*** Material shown Section Begins ***

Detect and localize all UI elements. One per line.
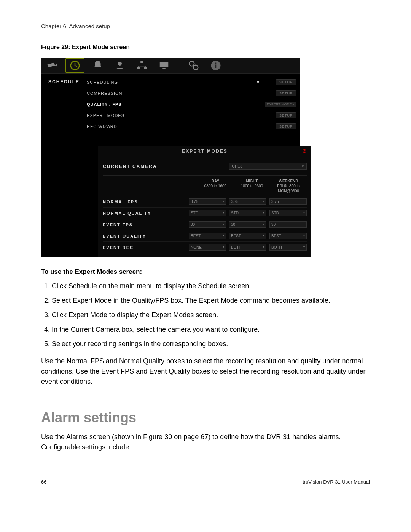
select-value: BEST [271,234,281,238]
svg-rect-10 [215,65,217,68]
select-value: NONE [191,245,202,249]
camera-icon[interactable] [43,58,61,73]
select-value: BEST [231,234,241,238]
menu-row-recwizard: REC WIZARD SETUP [87,121,300,132]
setting-select[interactable]: BOTH▾ [229,244,266,251]
setting-select[interactable]: STD▾ [229,210,266,216]
figure-caption: Figure 29: Expert Mode screen [41,44,370,51]
setting-select[interactable]: 3.75▾ [269,198,307,205]
setup-button[interactable]: SETUP [276,90,296,96]
setting-select[interactable]: 3.75▾ [229,198,266,205]
setting-select[interactable]: 3.75▾ [189,198,226,205]
menu-row-quality: QUALITY / FPS EXPERT MODE ▾ [87,99,300,110]
select-value: 30 [271,222,276,227]
setting-label: EVENT QUALITY [103,234,186,238]
chevron-down-icon: ▾ [302,164,304,169]
setting-select[interactable]: BEST▾ [269,233,307,239]
gear-icon[interactable] [185,58,202,73]
select-value: 3.75 [231,200,238,204]
setting-select[interactable]: STD▾ [189,210,226,216]
list-item: Click Expert Mode to display the Expert … [52,310,370,321]
setup-button[interactable]: SETUP [276,123,296,129]
setting-row: NORMAL FPS3.75▾3.75▾3.75▾ [103,196,307,207]
svg-rect-4 [144,67,147,69]
menu-label: REC WIZARD [87,124,151,129]
setup-button[interactable]: SETUP [276,112,296,118]
menu-label: COMPRESSION [87,91,151,96]
modal-title-text: EXPERT MODES [182,149,227,154]
chevron-down-icon: ▾ [223,234,224,238]
col-header-day: DAY0800 to 1600 [197,179,234,193]
svg-rect-11 [215,63,217,64]
current-camera-select[interactable]: CH13 ▾ [229,163,307,170]
setting-row: NORMAL QUALITYSTD▾STD▾STD▾ [103,207,307,219]
svg-point-7 [190,61,194,66]
info-icon[interactable] [207,58,225,73]
dvr-screen: SCHEDULE SCHEDULING ✕ SETUP COMPRESSION … [41,58,300,257]
expert-modes-modal: EXPERT MODES ⊘ CURRENT CAMERA CH13 ▾ DAY… [98,146,311,257]
chevron-down-icon: ▾ [263,211,264,215]
setting-label: NORMAL FPS [103,200,186,204]
svg-point-8 [193,65,198,70]
current-camera-label: CURRENT CAMERA [103,164,229,169]
select-value: 30 [231,222,235,227]
bell-icon[interactable] [89,58,107,73]
network-icon[interactable] [133,58,151,73]
close-icon[interactable]: ⊘ [302,148,307,154]
col-header-weekend: WEEKENDFRI@1800 to MON@0600 [270,179,307,193]
setting-select[interactable]: BEST▾ [229,233,266,239]
setting-select[interactable]: NONE▾ [189,244,226,251]
chevron-down-icon: ▾ [293,102,294,106]
svg-rect-5 [160,62,169,67]
chapter-header: Chapter 6: Advanced setup [41,23,370,29]
time-column-headers: DAY0800 to 1600 NIGHT1800 to 0600 WEEKEN… [103,176,307,196]
svg-rect-2 [140,61,143,63]
users-icon[interactable] [111,58,129,73]
setting-select[interactable]: 30▾ [229,221,266,228]
setting-select[interactable]: BEST▾ [189,233,226,239]
dvr-topbar [41,58,300,74]
menu-row-compression: COMPRESSION SETUP [87,88,300,99]
select-value: EXPERT MODE [267,102,292,106]
chevron-down-icon: ▾ [223,200,224,204]
alarm-settings-paragraph: Use the Alarms screen (shown in Figure 3… [41,432,370,452]
quality-mode-select[interactable]: EXPERT MODE ▾ [265,102,296,107]
col-header-night: NIGHT1800 to 0600 [234,179,270,193]
monitor-icon[interactable] [155,58,173,73]
clock-icon[interactable] [65,58,84,73]
list-item: Click Schedule on the main menu to displ… [52,281,370,292]
select-value: STD [271,211,279,215]
current-camera-row: CURRENT CAMERA CH13 ▾ [103,158,307,176]
instructions-list: Click Schedule on the main menu to displ… [41,281,370,349]
setting-select[interactable]: 30▾ [269,221,307,228]
dvr-body: SCHEDULE SCHEDULING ✕ SETUP COMPRESSION … [41,74,300,139]
chevron-down-icon: ▾ [223,211,224,215]
chevron-down-icon: ▾ [263,222,264,227]
chevron-down-icon: ▾ [303,200,305,204]
list-item: Select Expert Mode in the Quality/FPS bo… [52,296,370,306]
menu-panel: SCHEDULING ✕ SETUP COMPRESSION SETUP QUA… [87,74,300,139]
menu-label: SCHEDULING [87,80,151,85]
manual-title: truVision DVR 31 User Manual [303,479,370,485]
select-value: STD [191,211,198,215]
svg-rect-6 [162,68,166,69]
chevron-down-icon: ▾ [263,234,264,238]
chevron-down-icon: ▾ [223,222,224,227]
svg-point-1 [118,62,122,66]
select-value: CH13 [232,164,242,169]
setting-select[interactable]: 30▾ [189,221,226,228]
setting-select[interactable]: BOTH▾ [269,244,307,251]
select-value: BEST [191,234,201,238]
select-value: 3.75 [191,200,198,204]
setting-label: EVENT FPS [103,222,186,227]
chevron-down-icon: ▾ [303,234,305,238]
setup-button[interactable]: SETUP [276,79,296,85]
select-value: BOTH [271,245,282,249]
setting-row: EVENT RECNONE▾BOTH▾BOTH▾ [103,241,307,253]
setting-select[interactable]: STD▾ [269,210,307,216]
check-icon[interactable]: ✕ [256,80,260,85]
select-value: STD [231,211,239,215]
chevron-down-icon: ▾ [303,222,305,227]
select-value: BOTH [231,245,242,249]
setting-label: EVENT REC [103,245,186,250]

*** Material shown Section Ends ***

• **Directions**
Return all the records above exactly, pictures omitted.

• **Solved exercise**
Detect and localize all UI elements. One per line.
select-value: BEST [271,234,281,238]
svg-rect-10 [215,65,217,68]
select-value: NONE [191,245,202,249]
camera-icon[interactable] [43,58,61,73]
select-value: BEST [231,234,241,238]
menu-row-recwizard: REC WIZARD SETUP [87,121,300,132]
setting-select[interactable]: BOTH▾ [229,244,266,251]
setting-select[interactable]: STD▾ [229,210,266,216]
figure-caption: Figure 29: Expert Mode screen [41,44,370,51]
setting-select[interactable]: 3.75▾ [269,198,307,205]
setup-button[interactable]: SETUP [276,90,296,96]
setting-select[interactable]: 3.75▾ [229,198,266,205]
setting-select[interactable]: 3.75▾ [189,198,226,205]
menu-row-quality: QUALITY / FPS EXPERT MODE ▾ [87,99,300,110]
select-value: 30 [271,222,276,227]
setting-label: EVENT QUALITY [103,234,186,238]
chevron-down-icon: ▾ [302,164,304,169]
setting-select[interactable]: BEST▾ [269,233,307,239]
gear-icon[interactable] [185,58,202,73]
select-value: 3.75 [231,200,238,204]
setting-select[interactable]: STD▾ [189,210,226,216]
list-item: Click Expert Mode to display the Expert … [52,310,370,321]
setup-button[interactable]: SETUP [276,123,296,129]
setting-row: NORMAL FPS3.75▾3.75▾3.75▾ [103,196,307,207]
svg-rect-4 [144,67,147,69]
menu-label: REC WIZARD [87,124,151,129]
setup-button[interactable]: SETUP [276,112,296,118]
menu-label: COMPRESSION [87,91,151,96]
modal-title-text: EXPERT MODES [182,149,227,154]
chevron-down-icon: ▾ [223,234,224,238]
col-header-day: DAY0800 to 1600 [197,179,234,193]
svg-rect-11 [215,63,217,64]
current-camera-select[interactable]: CH13 ▾ [229,163,307,170]
setting-row: NORMAL QUALITYSTD▾STD▾STD▾ [103,207,307,219]
svg-point-7 [190,61,194,66]
info-icon[interactable] [207,58,225,73]
dvr-screen: SCHEDULE SCHEDULING ✕ SETUP COMPRESSION … [41,58,300,257]
expert-modes-modal: EXPERT MODES ⊘ CURRENT CAMERA CH13 ▾ DAY… [98,146,311,257]
chevron-down-icon: ▾ [263,211,264,215]
setting-label: NORMAL FPS [103,200,186,204]
svg-point-8 [193,65,198,70]
current-camera-label: CURRENT CAMERA [103,164,229,169]
select-value: 30 [231,222,235,227]
bell-icon[interactable] [89,58,107,73]
network-icon[interactable] [133,58,151,73]
close-icon[interactable]: ⊘ [302,148,307,154]
col-header-weekend: WEEKENDFRI@1800 to MON@0600 [270,179,307,193]
setting-select[interactable]: BEST▾ [229,233,266,239]
setting-select[interactable]: NONE▾ [189,244,226,251]
chevron-down-icon: ▾ [293,102,294,106]
svg-rect-5 [160,62,169,67]
chapter-header: Chapter 6: Advanced setup [41,23,370,29]
time-column-headers: DAY0800 to 1600 NIGHT1800 to 0600 WEEKEN… [103,176,307,196]
svg-rect-2 [140,61,143,63]
users-icon[interactable] [111,58,129,73]
setting-select[interactable]: 30▾ [229,221,266,228]
setting-select[interactable]: BEST▾ [189,233,226,239]
dvr-topbar [41,58,300,74]
menu-row-compression: COMPRESSION SETUP [87,88,300,99]
select-value: EXPERT MODE [267,102,292,106]
chevron-down-icon: ▾ [223,200,224,204]
alarm-settings-paragraph: Use the Alarms screen (shown in Figure 3… [41,432,370,452]
quality-mode-select[interactable]: EXPERT MODE ▾ [265,102,296,107]
col-header-night: NIGHT1800 to 0600 [234,179,270,193]
monitor-icon[interactable] [155,58,173,73]
clock-icon[interactable] [65,58,84,73]
list-item: Click Schedule on the main menu to displ… [52,281,370,292]
select-value: STD [271,211,279,215]
current-camera-row: CURRENT CAMERA CH13 ▾ [103,158,307,176]
instructions-list: Click Schedule on the main menu to displ… [41,281,370,349]
setting-select[interactable]: 30▾ [269,221,307,228]
dvr-body: SCHEDULE SCHEDULING ✕ SETUP COMPRESSION … [41,74,300,139]
chevron-down-icon: ▾ [223,211,224,215]
chevron-down-icon: ▾ [263,222,264,227]
chevron-down-icon: ▾ [303,200,305,204]
list-item: Select Expert Mode in the Quality/FPS bo… [52,296,370,306]
menu-panel: SCHEDULING ✕ SETUP COMPRESSION SETUP QUA… [87,74,300,139]
menu-label: SCHEDULING [87,80,151,85]
manual-title: truVision DVR 31 User Manual [303,479,370,485]
select-value: STD [191,211,198,215]
svg-rect-6 [162,68,166,69]
chevron-down-icon: ▾ [263,234,264,238]
chevron-down-icon: ▾ [223,222,224,227]
svg-point-1 [118,62,122,66]
select-value: CH13 [232,164,242,169]
setting-select[interactable]: 30▾ [189,221,226,228]
setting-select[interactable]: BOTH▾ [269,244,307,251]
select-value: BEST [191,234,201,238]
select-value: 3.75 [191,200,198,204]
setting-label: EVENT FPS [103,222,186,227]
chevron-down-icon: ▾ [303,234,305,238]
setup-button[interactable]: SETUP [276,79,296,85]
select-value: BOTH [271,245,282,249]
setting-row: EVENT RECNONE▾BOTH▾BOTH▾ [103,241,307,253]
setting-select[interactable]: STD▾ [269,210,307,216]
check-icon[interactable]: ✕ [256,80,260,85]
select-value: STD [231,211,239,215]
chevron-down-icon: ▾ [303,222,305,227]
select-value: BOTH [231,245,242,249]
setting-label: EVENT REC [103,245,186,250]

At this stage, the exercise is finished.